There’s a startup doom loop that can form for such companies. It goes something like this:

  • Raise at a rich revenue multiple when market conditions allow, predicated on top-decile growth.
  • Spend on hiring to grow according to plan.
  • Miss growth targets for one reason or another.
  • Now the company has a high burn rate, missed growth, and is staring down the barrel of a more conservative market for startup investment.
  • Two options emerge: Cut spend to lower burn at the cost of growth or keep spending in hopes of catching up to the original plan and risk investors worrying about high levels of cash consumption.

Damned if you do, damned if you don’t.

The way to avoid the above is to price startup equity less aggressively, which venture capitalists are now doing. But for companies that raised last year and spent accordingly, it’s going to be a tough road ahead. Which brings us to Fast! Yes, you knew this was coming.

The following excerpt from an NPR story on Fast’s shutdown is illustrative:

Several rank-and-file workers, whom the company referred to as “Fastronauts,” told NPR they had noticed Holland pouring significant money into deals aimed at creating marketing buzz, like partnerships with sports teams.

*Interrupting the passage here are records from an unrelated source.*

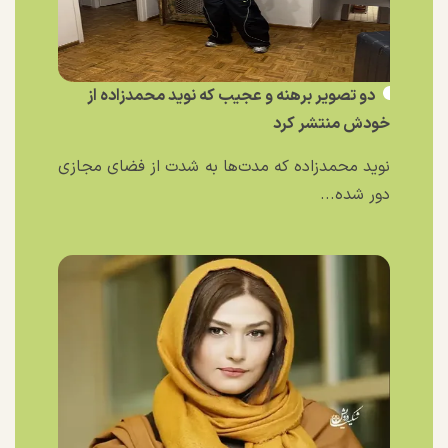
دو تصویر برهنه و عجیب که نوید محمدزاده از
خودش منتشر کرد
نوید محمدزاده که مدت‌ها به شدت از فضای مجازی
دور شده...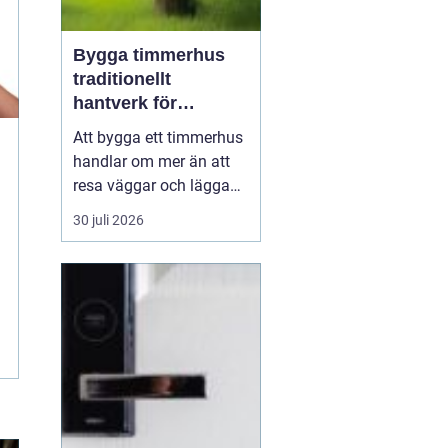
Bygga timmerhus
traditionellt
hantverk för
moderna behov
Att bygga ett timmerhus
handlar om mer än att
resa väggar och lägga
ett tak. Ett timmerhus är
30 juli 2026
ett långsiktigt hem,
skapat av massivt trä
som andas, åldras
vackert och ger en varm,
ombonad känsla.
Intresset ökar i takt med
att fler söker hållbara
boen...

They questioned the benefits.

“With Fast,” said one former employee who requested anonymity out of fear of retaliation. “It was like, ‘how quickly can we set money on fire?'”

That era is over. Now, the question is this: How many startups that managed to shrug into a unicorn rank ahead of their ability to actually command such a valuation will be able to avoid what happened to Fast — and instead hunker down and survive?

To avoid going Fast, in other words, they might have to go slow.